Link doesn't work. If you're outside the edit window, post it and I'll edit it in above.

 

Looks to be working now, thanks!

 

The spotting and blue coloration on that specimen doesn't look to be an azureus to me but more inline with sipaliwini characteristics. However, identifying frog morphs/locaels by visual phenotype alone is very unreliable.

I'm not a biologist so someone correct me if I'm wrong. As I understand it the species is the same,so unless there are genetic characteristics that seperate locaels this would not be the classic azureus, since it was collected outside the established locael of the azureus.

 

The spotting and blue coloration on that specimen doesn't look to be an azureus to me but more inline with sipaliwini characteristics. However, identifying frog morphs/locaels by visual phenotype alone is very unreliable.

I'm not a biologist so someone correct me if I'm wrong. As I understand it the species is the same,so unless there are genetic characteristics that separate locales this would not be the classic azureus, since it was collected outside the established locale of the azureus.

Sure I could see that but blue sips are also from Suriname and thought to be restricted there. Azures, blue sips, and green sips are all thought to be remnants of a once larger population that became fragmented as the savanna expanded and isolated forest patches. There is some possible genetic evidence for these population gaining contact for a period after being isolated but that's besides the point.

There are genetic differences between dart frog species locales that give rise to difference in appearance between locales. It not like atelopus or somthing where thes varations are a result of polymorphism. Dart frogs locales are a result of convergent evolution.

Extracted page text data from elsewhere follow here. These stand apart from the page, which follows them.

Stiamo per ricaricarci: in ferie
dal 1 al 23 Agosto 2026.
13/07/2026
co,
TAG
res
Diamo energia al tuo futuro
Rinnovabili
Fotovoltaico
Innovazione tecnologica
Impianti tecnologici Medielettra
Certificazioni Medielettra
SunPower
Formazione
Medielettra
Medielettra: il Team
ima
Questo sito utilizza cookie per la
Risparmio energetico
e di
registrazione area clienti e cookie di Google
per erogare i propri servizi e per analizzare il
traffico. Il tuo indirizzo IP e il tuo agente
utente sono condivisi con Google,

It could be "the classic azureues" as in more closely related to the population of blue tincs described by Hoogmoed 1969, than to nearby populations of tintorious. If as @themountainsaid they wre introduced by humans.It could also be that the population of blue color dominate tincs was larger then we understood, prior to the expanstion of the savanha.

 

Maybe they were artificially introduced to facilitate export?

 

"Only blue Tinctorius variants are known from British Guiana" (that is, 'Guyana', since 1966).

Morphguide - die einzelnen Varianten

Also, check out the data (no photo, unfortunately) on specimen #22, which -- if I'm reading correctly -- is most closely related to the Sipaliwini samples and was collected ~2 miles from the Essequibo and maybe 10 miles from the headwaters:

https://www.researchgate.net/publication/6691239_Refugial_isolation_and_secondary_contact_in_the_dyeing_poison_frog_Dendrobates_tinctorius

 

Wow. You're amazing!

So blue tincs from this region were already known of. Just not by me

If only they had an image of #22.

Frog 22 appears to be most closely related to Frog 18 (Tafelberg, Suriname).

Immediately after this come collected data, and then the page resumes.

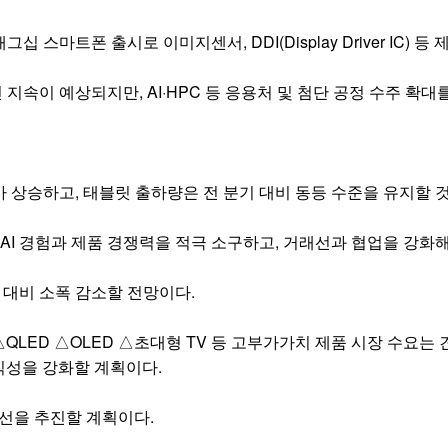
스마트폰 출시로 이미지센서, DDI(Display Driver IC) 
지속이 예상되지만, AI·HPC 등 응용처 및 첨단 공정 수주 확대
 상승하고, 태블릿 출하량은 전 분기 대비 동등 수준을 유지할 
AI 경험과 제품 경쟁력을 적극 소구하고, 거래선과 협업을 강화해
 대비 소폭 감소할 전망이다.
QLED △OLED △초대형 TV 등 고부가가치 제품 시장 수요는
수익성을 강화할 계획이다.
개선을 추진할 계획이다.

Frogs 17 is the "Azureus". It is most closely related to Frog 23 (Sipaliwini) and Frog 15 (Ellerts de Haan, Suriname) .

 

So if frog 22 was indeed representative of the blue colored tincs as seen in the documentary, we can assume this is a case of convergent evolution, as frog 17 and Frog 22 were not closely related?

 

I'm not sure that coloration is necessarily, or even often, an example of convergent evolution. I'm under the impression that to establish that we'd need to establish that the specific coloration -- in this case, blue, and maybe the pattern also -- is adaptive in similar environmental conditions in each case but that the coloration/pattern didn't descend from an ancestor common to both.

Is the coloration of tinc locales adaptive? I don't know myself.

 

We do know that convergent evolution of crypsis (camouflage) coloration and pattern is common, but for aposematic coloration and patterning, this might be less well understood because aposematic mimicry makes things more complex to tease apart.

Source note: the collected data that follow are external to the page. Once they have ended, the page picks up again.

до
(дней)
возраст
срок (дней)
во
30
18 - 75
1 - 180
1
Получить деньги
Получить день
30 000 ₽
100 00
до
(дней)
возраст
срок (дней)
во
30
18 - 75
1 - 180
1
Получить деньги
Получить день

At least some (perhaps most?) of the color and pattern variations observed between dart frog locales can be attributed to allopatric separation, where geographic isolation reduces gene flow, enabling phenotypic divergence via genetic drift or founder effects.

However, selective pressures could lead to convergence on particular color and pattern variations.

Multiple unrelated dart frog species, as well as the black-eared mantella (Mantella milotympanum), have independently evolved predominantly red coloration, despite not being closely related. The study Multiple Routes to Color Convergence in a Radiation of Neotropical Poison Frogs suggests that similar coloration in Ranitomeya species is the result of convergent evolution, implying that coloration in dart frog locales is adaptive rather than a purely neutral trait. At least I believe the paper support that, it takes me a while to read papers.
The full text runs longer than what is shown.